Cancer Nursing Diagnosis & Care Plan

Cancer remains one of the leading causes of mortality worldwide, characterized by the uncontrolled growth and spread of abnormal cells. As healthcare professionals, nurses play a crucial role in the care and management of patients with cancer. Understanding cancer nursing diagnoses is essential for providing effective, patient-centered care throughout the cancer journey.

Understanding Cancer

Cancer develops when cells in the body begin to grow and multiply uncontrollably. This abnormal growth can occur in any part of the body and may spread to other areas, disrupting normal bodily functions. The symptoms of cancer can vary widely depending on the type and location of the cancer, but some common signs include:

  • Unexplained weight loss
  • Fatigue
  • Fever
  • Pain
  • Skin changes
  • Changes in bowel or bladder habits
  • Persistent cough or difficulty breathing
  • Unexplained bleeding or bruising
  • Lumps or thickening under the skin

Cancer can be caused by various factors, including genetic mutations, exposure to carcinogens, certain viruses, and lifestyle choices. Risk factors for cancer development include:

  • Age (risk increases with age)
  • Family history of cancer
  • Tobacco use
  • Excessive alcohol consumption
  • Obesity
  • Lack of physical activity
  • Exposure to radiation or certain chemicals
  • Chronic inflammation

Early detection and diagnosis of cancer are crucial for successful treatment outcomes. Screening tests, imaging studies, and biopsies are commonly used to diagnose cancer and determine its stage and grade.

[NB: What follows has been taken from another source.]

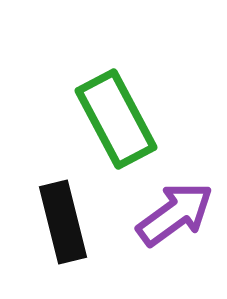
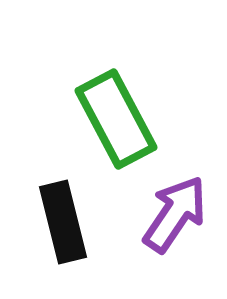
purple arrow: rotated 20 degrees counterclockwise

The Role of Nursing in Cancer Care

Nurses are integral to the oncology care team, providing comprehensive care to patients throughout their cancer journey. The nursing process in cancer care involves:

  1. Assessment: Gathering data about the patient’s physical, emotional, and psychosocial status.
  2. Diagnosis: Identifying actual or potential health problems based on the assessment data.
  3. Planning: Developing a care plan with specific goals and interventions.
  4. Implementation: Carrying out the planned interventions.
  5. Evaluation: Assessing the effectiveness of the interventions and modifying the care plan as needed.

Nursing care plans are essential tools that help prioritize care, guide interventions, and ensure continuity of care for cancer patients.

Cancer Nursing Diagnoses and Care Plans

The following section presents five common nursing diagnoses relevant to cancer patients and their related factors, nursing interventions, rationales, and desired outcomes.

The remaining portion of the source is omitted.